§ Dataset records:
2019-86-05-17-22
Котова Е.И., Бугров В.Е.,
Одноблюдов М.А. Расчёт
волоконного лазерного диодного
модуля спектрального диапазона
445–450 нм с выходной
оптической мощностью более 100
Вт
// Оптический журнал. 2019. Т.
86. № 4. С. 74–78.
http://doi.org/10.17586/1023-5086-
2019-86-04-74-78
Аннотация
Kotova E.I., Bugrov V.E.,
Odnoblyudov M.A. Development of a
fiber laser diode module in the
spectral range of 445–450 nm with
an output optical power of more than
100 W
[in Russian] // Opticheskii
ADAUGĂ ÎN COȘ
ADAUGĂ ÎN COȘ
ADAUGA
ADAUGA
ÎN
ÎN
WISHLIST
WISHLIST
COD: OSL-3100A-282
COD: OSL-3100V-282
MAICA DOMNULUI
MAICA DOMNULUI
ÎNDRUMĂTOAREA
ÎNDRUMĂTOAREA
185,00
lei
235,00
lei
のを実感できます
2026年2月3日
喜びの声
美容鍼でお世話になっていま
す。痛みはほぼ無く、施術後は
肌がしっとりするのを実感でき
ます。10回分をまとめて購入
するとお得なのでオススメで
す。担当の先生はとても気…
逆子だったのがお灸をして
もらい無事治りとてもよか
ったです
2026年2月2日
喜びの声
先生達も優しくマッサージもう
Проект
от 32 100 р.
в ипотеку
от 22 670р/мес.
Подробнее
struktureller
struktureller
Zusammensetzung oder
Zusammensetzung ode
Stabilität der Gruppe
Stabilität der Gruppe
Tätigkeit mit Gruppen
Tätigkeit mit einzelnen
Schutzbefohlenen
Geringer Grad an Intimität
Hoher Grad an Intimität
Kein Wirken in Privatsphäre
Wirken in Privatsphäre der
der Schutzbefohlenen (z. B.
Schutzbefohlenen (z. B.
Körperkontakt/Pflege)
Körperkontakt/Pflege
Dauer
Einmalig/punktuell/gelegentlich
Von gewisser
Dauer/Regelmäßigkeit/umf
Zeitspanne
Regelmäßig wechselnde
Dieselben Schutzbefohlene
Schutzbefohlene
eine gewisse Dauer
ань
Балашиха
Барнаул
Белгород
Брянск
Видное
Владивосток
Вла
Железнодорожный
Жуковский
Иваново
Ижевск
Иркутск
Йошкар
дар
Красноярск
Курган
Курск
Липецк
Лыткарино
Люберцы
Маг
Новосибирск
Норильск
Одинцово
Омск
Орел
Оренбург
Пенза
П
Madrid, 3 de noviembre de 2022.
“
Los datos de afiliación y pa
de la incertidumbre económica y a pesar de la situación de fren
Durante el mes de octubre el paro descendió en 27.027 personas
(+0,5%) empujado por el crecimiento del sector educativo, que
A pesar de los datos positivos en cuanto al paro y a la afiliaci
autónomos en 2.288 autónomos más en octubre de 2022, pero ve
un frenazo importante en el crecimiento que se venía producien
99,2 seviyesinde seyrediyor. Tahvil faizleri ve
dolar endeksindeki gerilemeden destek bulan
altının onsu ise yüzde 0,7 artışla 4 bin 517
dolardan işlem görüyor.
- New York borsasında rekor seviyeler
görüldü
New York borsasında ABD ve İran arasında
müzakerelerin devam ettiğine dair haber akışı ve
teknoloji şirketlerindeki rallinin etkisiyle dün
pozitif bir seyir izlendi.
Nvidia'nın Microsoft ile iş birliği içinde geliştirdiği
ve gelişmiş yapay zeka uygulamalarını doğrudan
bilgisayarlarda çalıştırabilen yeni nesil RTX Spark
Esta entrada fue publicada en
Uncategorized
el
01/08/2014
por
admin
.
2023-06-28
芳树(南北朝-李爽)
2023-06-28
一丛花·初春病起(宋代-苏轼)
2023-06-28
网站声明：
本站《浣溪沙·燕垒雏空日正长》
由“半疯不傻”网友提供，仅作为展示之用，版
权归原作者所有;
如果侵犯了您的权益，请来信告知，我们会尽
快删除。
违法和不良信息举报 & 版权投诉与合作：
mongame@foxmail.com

§ Task brief: Return all the lines shown above, word for word.

§ Answer to the problem:
2019-86-05-17-22
Котова Е.И., Бугров В.Е.,
Одноблюдов М.А. Расчёт
волоконного лазерного диодного
модуля спектрального диапазона
445–450 нм с выходной
оптической мощностью более 100
Вт
// Оптический журнал. 2019. Т.
86. № 4. С. 74–78.
http://doi.org/10.17586/1023-5086-
2019-86-04-74-78
Аннотация
Kotova E.I., Bugrov V.E.,
Odnoblyudov M.A. Development of a
fiber laser diode module in the
spectral range of 445–450 nm with
an output optical power of more than
100 W
[in Russian] // Opticheskii
ADAUGĂ ÎN COȘ
ADAUGĂ ÎN COȘ
ADAUGA
ADAUGA
ÎN
ÎN
WISHLIST
WISHLIST
COD: OSL-3100A-282
COD: OSL-3100V-282
MAICA DOMNULUI
MAICA DOMNULUI
ÎNDRUMĂTOAREA
ÎNDRUMĂTOAREA
185,00
lei
235,00
lei
のを実感できます
2026年2月3日
喜びの声
美容鍼でお世話になっていま
す。痛みはほぼ無く、施術後は
肌がしっとりするのを実感でき
ます。10回分をまとめて購入
するとお得なのでオススメで
す。担当の先生はとても気…
逆子だったのがお灸をして
もらい無事治りとてもよか
ったです
2026年2月2日
喜びの声
先生達も優しくマッサージもう
Проект
от 32 100 р.
в ипотеку
от 22 670р/мес.
Подробнее
struktureller
struktureller
Zusammensetzung oder
Zusammensetzung ode
Stabilität der Gruppe
Stabilität der Gruppe
Tätigkeit mit Gruppen
Tätigkeit mit einzelnen
Schutzbefohlenen
Geringer Grad an Intimität
Hoher Grad an Intimität
Kein Wirken in Privatsphäre
Wirken in Privatsphäre der
der Schutzbefohlenen (z. B.
Schutzbefohlenen (z. B.
Körperkontakt/Pflege)
Körperkontakt/Pflege
Dauer
Einmalig/punktuell/gelegentlich
Von gewisser
Dauer/Regelmäßigkeit/umf
Zeitspanne
Regelmäßig wechselnde
Dieselben Schutzbefohlene
Schutzbefohlene
eine gewisse Dauer
ань
Балашиха
Барнаул
Белгород
Брянск
Видное
Владивосток
Вла
Железнодорожный
Жуковский
Иваново
Ижевск
Иркутск
Йошкар
дар
Красноярск
Курган
Курск
Липецк
Лыткарино
Люберцы
Маг
Новосибирск
Норильск
Одинцово
Омск
Орел
Оренбург
Пенза
П
Madrid, 3 de noviembre de 2022.
“
Los datos de afiliación y pa
de la incertidumbre económica y a pesar de la situación de fren
Durante el mes de octubre el paro descendió en 27.027 personas
(+0,5%) empujado por el crecimiento del sector educativo, que
A pesar de los datos positivos en cuanto al paro y a la afiliaci
autónomos en 2.288 autónomos más en octubre de 2022, pero ve
un frenazo importante en el crecimiento que se venía producien
99,2 seviyesinde seyrediyor. Tahvil faizleri ve
dolar endeksindeki gerilemeden destek bulan
altının onsu ise yüzde 0,7 artışla 4 bin 517
dolardan işlem görüyor.
- New York borsasında rekor seviyeler
görüldü
New York borsasında ABD ve İran arasında
müzakerelerin devam ettiğine dair haber akışı ve
teknoloji şirketlerindeki rallinin etkisiyle dün
pozitif bir seyir izlendi.
Nvidia'nın Microsoft ile iş birliği içinde geliştirdiği
ve gelişmiş yapay zeka uygulamalarını doğrudan
bilgisayarlarda çalıştırabilen yeni nesil RTX Spark
Esta entrada fue publicada en
Uncategorized
el
01/08/2014
por
admin
.
2023-06-28
芳树(南北朝-李爽)
2023-06-28
一丛花·初春病起(宋代-苏轼)
2023-06-28
网站声明：
本站《浣溪沙·燕垒雏空日正长》
由“半疯不傻”网友提供，仅作为展示之用，版
权归原作者所有;
如果侵犯了您的权益，请来信告知，我们会尽
快删除。
违法和不良信息举报 & 版权投诉与合作：
mongame@foxmail.com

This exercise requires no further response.